Davacının iddiası, davalının savunması ve icra dosyasındaki itirazı, icra dosyası ile tüm dosya kapsamına göre, davacının davalıya sattığı tekstil ürünleri karşılığında düzenlenen faturalar karşılığı davalıdan alacaklı olup olmadığı, alacaklı ise miktarının ne kadar olduğu, davalının savunmasına göre, teslim edilen malzemelerin (gizli yada açık) ayıplı olmasının söz konusu olup olmadığı, öyleyse bu nedenle davalının zarara uğrayıp uğramadığı, uğramışsa miktarının ne kadar olduğu, davalının muayene ve ihbar yükümlülüğünü süresinde ve usule uygun yerine getirip getirmediği, sonuç itibariyle davalının davacıya borcu kalıp kalmadığının tespiti için tarafların Ticari Defter ve belgeleri ile dosya üzerinde inceleme yapılmak üzere şirketin bağlı bulunduğu Çorlu Talimat Mahkemesi’ne müzekkere yazılmasına karar verilmiş olup; Çorlu …. Asliye Hukuk Mahkemesi’nin 2019/65 Talimat sayılı dosyasına SMMM bilirkişi …. tarafından sunulan 08/05/2019 tarihli raporda; davalı şirkete ulaşmak için tüm yolların denenmiş olduğu ancak hiçbir surette ulaşılamamış olduğunu, davalı şirketin avukatı ile görüşülmüş kendisinin de davalıya hiçbir şekilde ulaşamadığı cevabının alınmış olduğunu, bu nedenle davalı tarafın ticari defter ve belgeleri üzerinde inceleme yapılamamış olduğunu bildirilmiş yine 01/11/2019 tarihli raporda özetle; davalıya ait extrede yer alan faturalar ve ödemeler incelenmiş olduğunu, davacının davalı şirkete düzenlemiş olduğu faturalar muhteviyatı tekstil kumaş satış ve fason işlemlerinden kaynaklandığını, düzenlenen satış faturaları karşılığı 131.794,19 TL davacının ticari defterlerine göre davalıdan alacaklı olduğunu, davacı şirketin 11.10.2017 tarihinden 31.10.2017 tarihine kadar düzenlemiş olduğu satış faturalarından kaynaklı 131.794,19 TL toplam tutarda fatura üzerinden alacaklı olduğunun görülmüş olduğunu, davacı şirketin yerinde yapılan ticari defter incelemelerine göre incelenen defterlerin VUK uygun ve davacının kendi lehine delil teşkil eder nitelikte olduğu ticari defterlerden olan yevmiye defterinde de tespit edildiği üzere davacının 2017 ekim döneminde davalıya düzenlediği 12 adet satış faturasından kaynaklı 131.794,19 TL alacaklı olduğunu bildirmiştir.

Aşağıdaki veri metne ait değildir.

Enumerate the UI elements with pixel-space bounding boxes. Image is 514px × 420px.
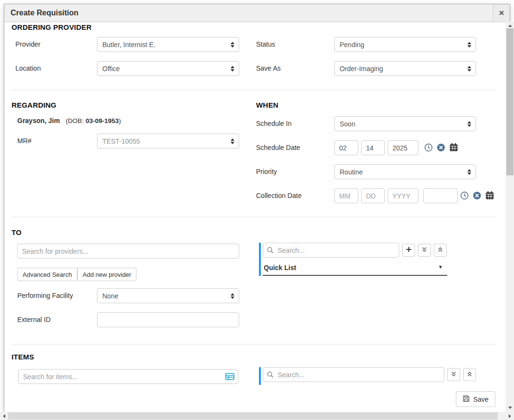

Davacı kayıtları incelenmiş olmakla, Davacının iddiası, davalının savunması ve icra dosyasındaki itirazı, icra dosyası ile tüm dosya kapsamına göre , davacının davalıya sattığı tekstil ürünleri karşılığında düzenlenen faturalar karşılığı davalıdan alacaklı olup olmadığı, alacaklı ise miktarının ne kadar olduğu, davalının savunmasına göre, teslim edilen malzemelerin (gizli yada açık) ayıplı olmasının söz konusu olup olmadığı, öyleyse bu nedenle davalının zarara uğrayıp uğramadığı, uğramışsa miktarının ne kadar olduğu, davalının muayene ve ihbar yükümlülüğünü süresinde ve usule uygun yerine getirip getirmediği, sonuç itibariyle davalının davacıya borcu kalıp kalmadığının tespiti için tarafların Ticari Defter ve belgeleri ile dosya üzerinde ve davalı tarafça sunulacak ürünler üzerinde 03/02/2020 günü, saat 14.00 da Mahkememiz duruşma salonunda bilirkişi incelemesi yaptırılmasına karar verilmiş ise de; inceleme gün ve saatini bildirir davetiyenin davalı vekiline tebliğ edildiği, inceleme gün ve saatinde hazır bulunmadıkları, defter ve belgelerini sunmadıkları ve yerinde inceleme talebinde bulunmadıklarına dair 03/02/2020 tarihli tutanak tutulmuştur.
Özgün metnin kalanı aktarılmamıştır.